Well, anything but that.

I glared at her. “Explain.”

She huffed. “I was about to but you interrupted, which you said you wouldn’t do.”

I gnashed my teeth to keep from telling Jillian to fuck off. While my first inclination was to storm out, there were two irrefutable truths staring me in the face. One, she’d driven us out here which meant I had no way of leaving and it’d take Uber forever to come get me, and two, I needed to hear the rest of her story. It wouldn’t change the fact that Sarah had agreed to this farce before talking it over with me, but I’d spent the last several weeks fearing she’d been in on it from the beginning. I hadn’t been sure what was worse: that she’d gone along with it or that in doing so she’d made me doubt so much about her. About us.

When I kept my mouth shut, Jillian inhaled and spilled her story.

“So, some of my reasons for concocting this scheme in the first place are my own and I don’t think it’s imperative that I share them with you as they don’t impact the situation outside of the fact that they served as my initial inspiration.” The sentence came out in one rushed speech, her words streaming together without pause or break. “Suffice it to say, it was my agent who approached Broderick a couple of days before the meeting with the idea to have us fall in love during production. Naturally, he loved the idea.” She used her fingers to make air quotes around the “fall in love” part of her statement. “You and I have been at this long enough to recognize that so many relationships in Hollywood are nothing more than cleverly arranged PR opportunities, so I didn’t think there’d be any harm in us doing the same if it meant we’d get better publicity out of it.
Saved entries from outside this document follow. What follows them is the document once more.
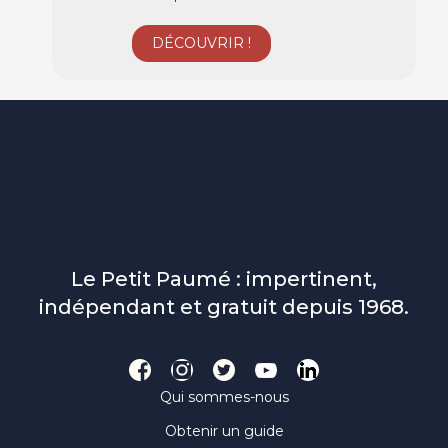
Le Petit Paumé : impertinent,
indépendant et gratuit depuis 1968.
Qui sommes-nous
Obtenir un guide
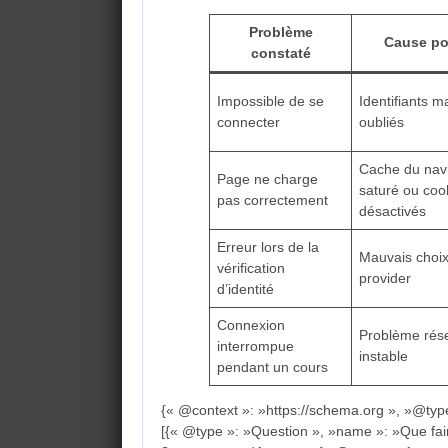
Problème
Cause po
constaté
Impossible de se
Identifiants m
connecter
oubliés
Cache du nav
Page ne charge
saturé ou coo
pas correctement
désactivés
Erreur lors de la
Mauvais choix 
vérification
provider
d’identité
Connexion
Problème rés
interrompue
instable
pendant un cours
{« @context »: »https://schema.org », »@typ
[{« @type »: »Question », »name »: »Que fa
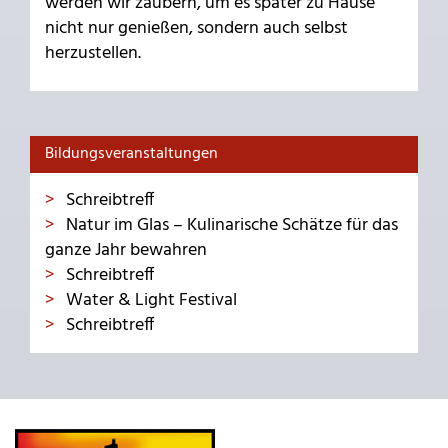
werden wir zaubern, um es später zu Hause
nicht nur genießen, sondern auch selbst
herzustellen.
Bildungsveranstaltungen
Schreibtreff
Natur im Glas – Kulinarische Schätze für das
ganze Jahr bewahren
Schreibtreff
Water & Light Festival
Schreibtreff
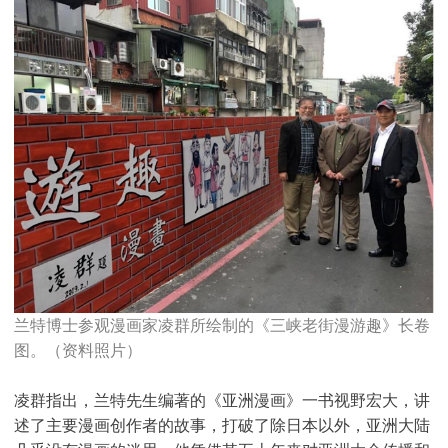
兰特博士参观漫画家凌群所绘制的《三峡老街漫游趣》长卷
图。（资料照片）
凌群指出，兰特先生编著的《亚洲漫画》一书视野宏大，讲
述了主要漫画创作者的故事，打破了除日本以外，亚洲大陆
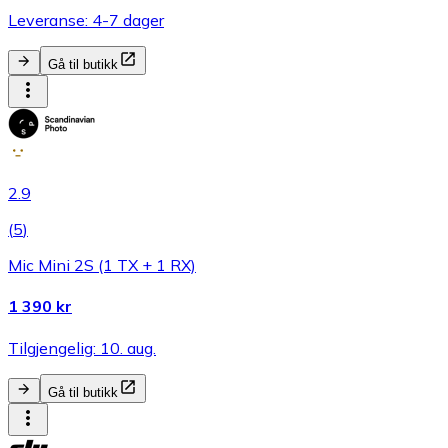
Leveranse: 4-7 dager
Gå til butikk
2.9
(
5
)
Mic Mini 2S (1 TX + 1 RX)
1 390 kr
Tilgjengelig: 10. aug.
Gå til butikk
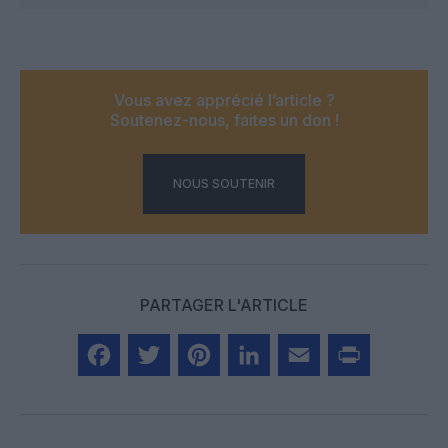
Vous avez apprécié l’article ?
Soutenez-nous, faites un don !
NOUS SOUTENIR
PARTAGER L'ARTICLE
Facebook
Twitter
Pinterest
LinkedIn
Email
Print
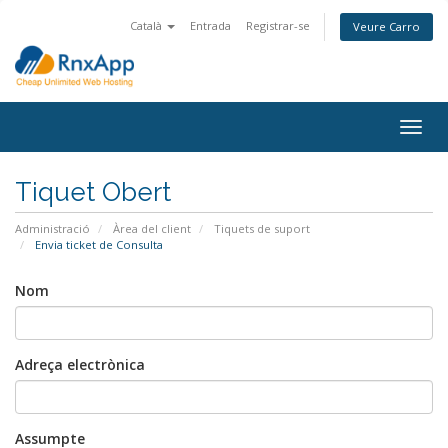
Català
Entrada
Registrar-se
Veure Carro
Togg
navig
Tiquet Obert
Administració
Àrea del client
Tiquets de suport
Envia ticket de Consulta
Nom
Adreça electrònica
Assumpte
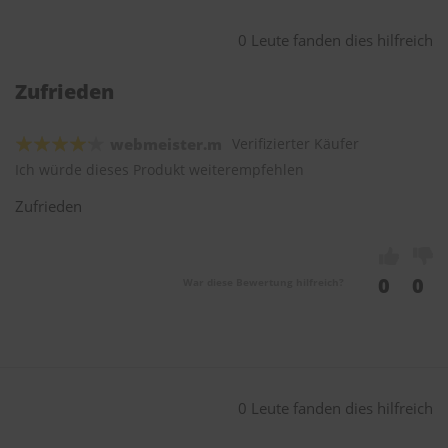
0 Leute fanden dies hilfreich
Zufrieden
webmeister.m
Verifizierter Käufer
Ich würde dieses Produkt weiterempfehlen
Zufrieden
0
0
War diese Bewertung hilfreich?
0 Leute fanden dies hilfreich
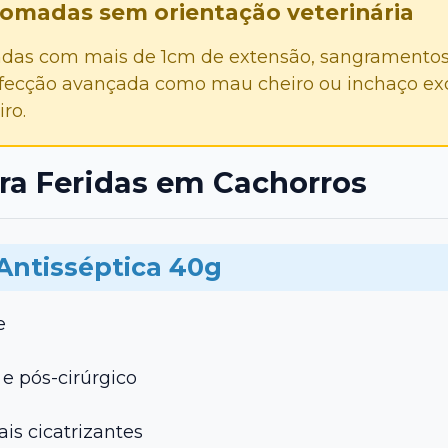
madas sem orientação veterinária
das com mais de 1cm de extensão, sangramentos
nfecção avançada como mau cheiro ou inchaço exc
ro.
ra Feridas em Cachorros
Antisséptica 40g
e
 e pós-cirúrgico
is cicatrizantes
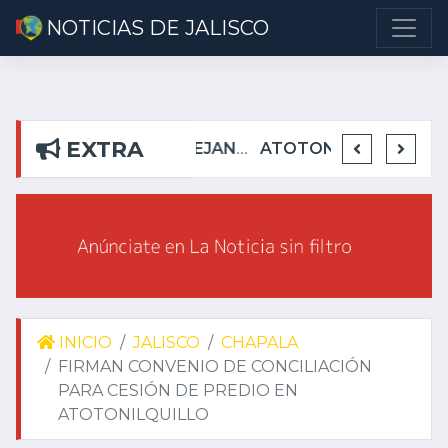
NOTICIAS DE JALISCO
EXTRA
DETIENEN EN TEUCHITLÁN A PRESUNTOS INTEGRANTES DE GRUPO DELICTIVO
DEJA ALEJANDRO AGUIRRE CURIEL SIN AGUA EN RIBERAS DEL PILAR
ATOTONILQUILLO INSEGURO Y AL VIRREY NO LE IMPORTA
INICIO
JALISCO
CHAPALA
FIRMAN CONVENIO DE CONCILIACIÓN
PARA CESIÓN DE PREDIO EN
ATOTONILQUILLO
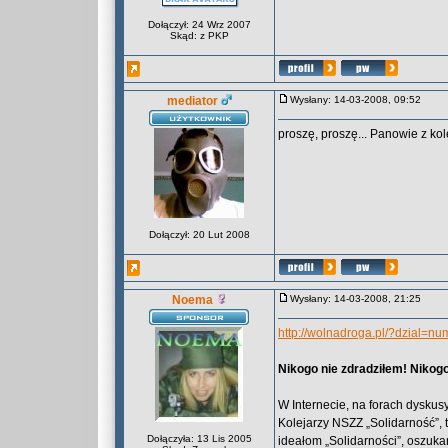
Dołączył: 24 Wrz 2007
Skąd: z PKP
mediator
Wysłany: 14-03-2008, 09:52
proszę, proszę... Panowie z kol
Dołączył: 20 Lut 2008
Noema
Wysłany: 14-03-2008, 21:25
http://wolnadroga.pl/?dzial=
Nikogo nie zdradziłem! Nikog
W Internecie, na forach dyskus
Kolejarzy NSZZ „Solidarność”, 
Dołączyła: 13 Lis 2005
ideałom „Solidarności”, oszuka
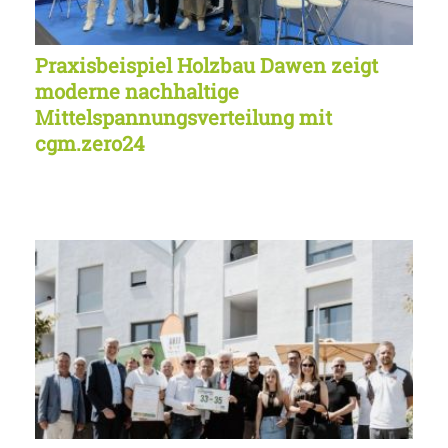
Praxisbeispiel Holzbau Dawen zeigt
moderne nachhaltige
Mittelspannungsverteilung mit
cgm.zero24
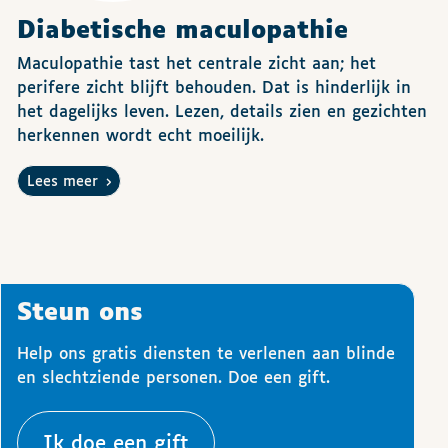
Diabetische maculopathie
Maculopathie tast het centrale zicht aan; het
perifere zicht blijft behouden. Dat is hinderlijk in
het dagelijks leven. Lezen, details zien en gezichten
herkennen wordt echt moeilijk.
Lees meer
Steun ons
Help ons gratis diensten te verlenen aan blinde
en slechtziende personen. Doe een gift.
Ik doe een gift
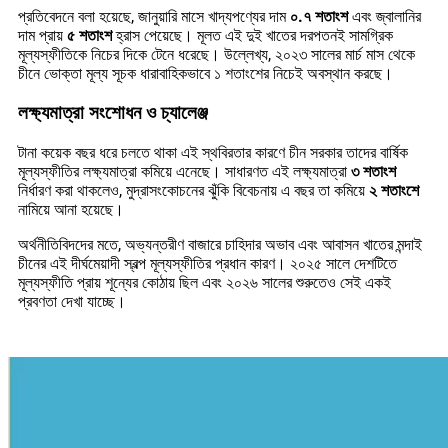
প্রতিবেদনে বলা হয়েছে, জানুয়ারি মাসে খাদ্যপণ্যের দাম
০.৭ শতাংশ
এবং জ্বালানির
দাম প্রায়
৫ শতাংশ
হ্রাস পেয়েছে। মূলত এই দুই খাতের দরপতনই সামগ্রিক
মূল্যস্ফীতিকে নিচের দিকে টেনে ধরেছে। উল্লেখ্য, ২০২৩ সালের মার্চ মাস থেকে
চীনে ভোক্তা মূল্য সূচক ধারাবাহিকভাবে ১ শতাংশের নিচেই অবস্থান করছে।
লক্ষ্যমাত্রা সংশোধন ও চ্যালেঞ্জ
টানা কয়েক বছর ধরে চলতে থাকা এই স্থবিরতার কারণে চীন সরকার তাদের বার্ষিক
মূল্যস্ফীতির লক্ষ্যমাত্রা কমিয়ে এনেছে। সাধারণত এই লক্ষ্যমাত্রা
৩ শতাংশ
নির্ধারণ করা থাকলেও, মুদ্রাসংকোচনের ঝুঁকি বিবেচনায় এ বছর তা কমিয়ে
২ শতাংশে
নামিয়ে আনা হয়েছে।
অর্থনীতিবিদদের মতে, অভ্যন্তরীণ বাজারে চাহিদার অভাব এবং আবাসন খাতের মন্দাই
চীনের এই দীর্ঘমেয়াদী স্বল্প মূল্যস্ফীতির প্রধান কারণ। ২০২৫ সালে দেশটিতে
মূল্যস্ফীতি প্রায় শূন্যের কোঠায় ছিল এবং ২০২৬ সালের শুরুতেও সেই একই
প্রবণতা দেখা যাচ্ছে।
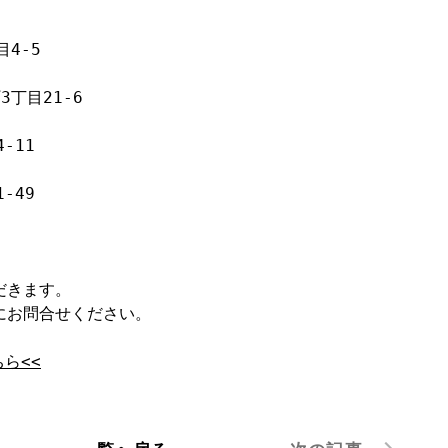
4-5

丁目21-6

11

49

きます。

お問合せください。

ら<<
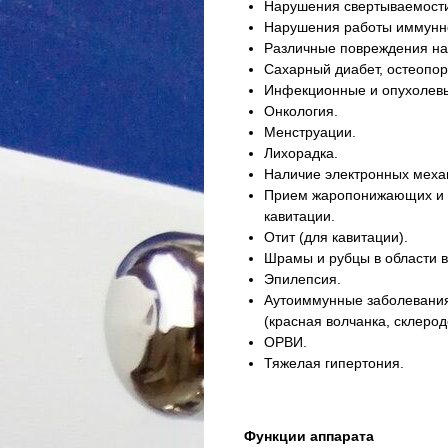
Нарушения свертываемости
Нарушения работы иммунн
Различные повреждения на 
Сахарный диабет, остеопор
Инфекционные и опухолевы
Онкология.
Менструации.
Лихорадка.
Наличие электронных механ
Прием жаропонижающих и о
кавитации.
Отит (для кавитации).
Шрамы и рубцы в области в
Эпилепсия.
Аутоиммунные заболевания
(красная волчанка, склеро
ОРВИ.
Тяжелая гипертония.
Функции аппарата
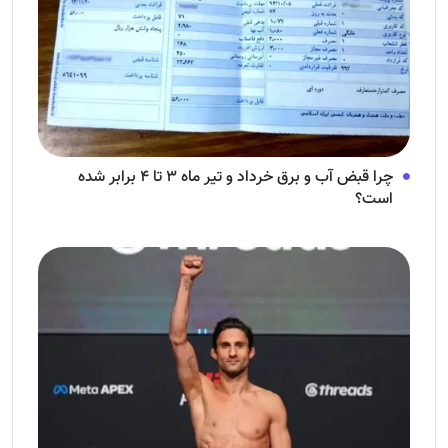
چرا قبض آب و برق خرداد و تیر ماه ۳ تا ۴ برابر شده
است؟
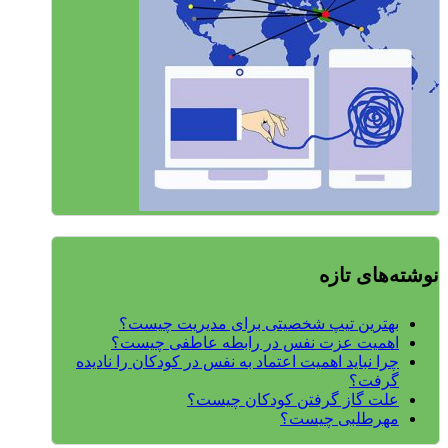
نوشته‌های تازه
بهترین تیپ شخصیتی برای مدیریت چیست؟
اهمیت عزت نفس در رابطه عاطفی چیست؟
چرا نباید اهمیت اعتماد به نفس در کودکان را نادیده
گرفت؟
علت گاز گرفتن کودکان چیست؟
مهرطلبی چیست؟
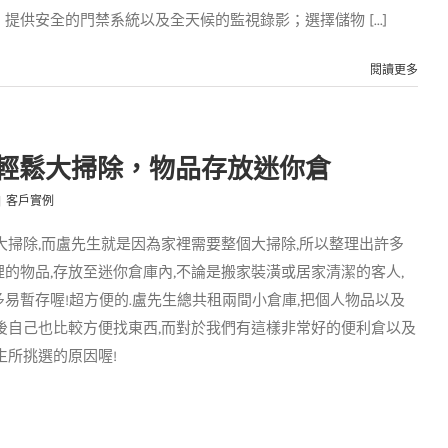
供安全的門禁系統以及全天候的監視錄影；選擇儲物 [...]
閱讀更多
前輕鬆大掃除，物品存放迷你倉
|
客戶實例
大掃除,而盧先生就是因為家裡需要整個大掃除,所以整理出許多
的物品,存放至迷你倉庫內,不論是搬家裝潢或居家清潔的客人,
易暫存喔!超方便的.盧先生總共租兩間小倉庫,把個人物品以及
後自己也比較方便找東西,而對於我們有這樣非常好的便利倉以及
生所挑選的原因喔!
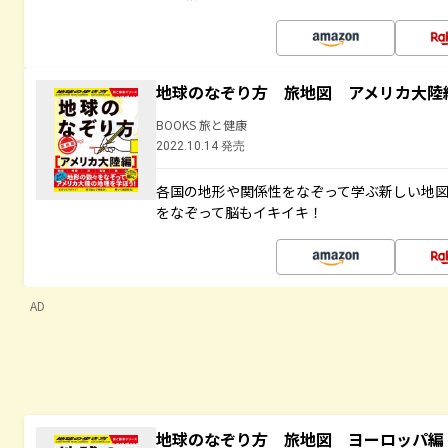
地球のなぞり方 旅地図 アメリカ大陸
BOOKS 旅と健康
2022.10.14 発売
各国の地形や関係性をなぞって学ぶ新しい地
をなぞって脳もイキイキ！
AD
地球のなぞり方 旅地図 ヨーロッパ編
The studio can only pump out so many behind-the-scenes teasers or trot out the author for Q&A’s before the fans clamor for something more, something personal about its stars. And if their wanting more means wanting more of
me
, I didn’t think that’d be a problem.”

“Except it was,” I remarked. “A huge one.”

“Alright, look. I concede this has had unintended consequences for you, but I honestly didn’t know you were in a serious relationship when we approached Broderick with the idea and he never once said a word about it. Not to lay the blame on you or anything, but you don’t exactly have a lot of information out there to draw from. Your Twitter handle is more Seinfeld and Star Trek retweets than anything, and you never, not once in any of your Instagram pictures, referred to Sarah as your girlfriend.”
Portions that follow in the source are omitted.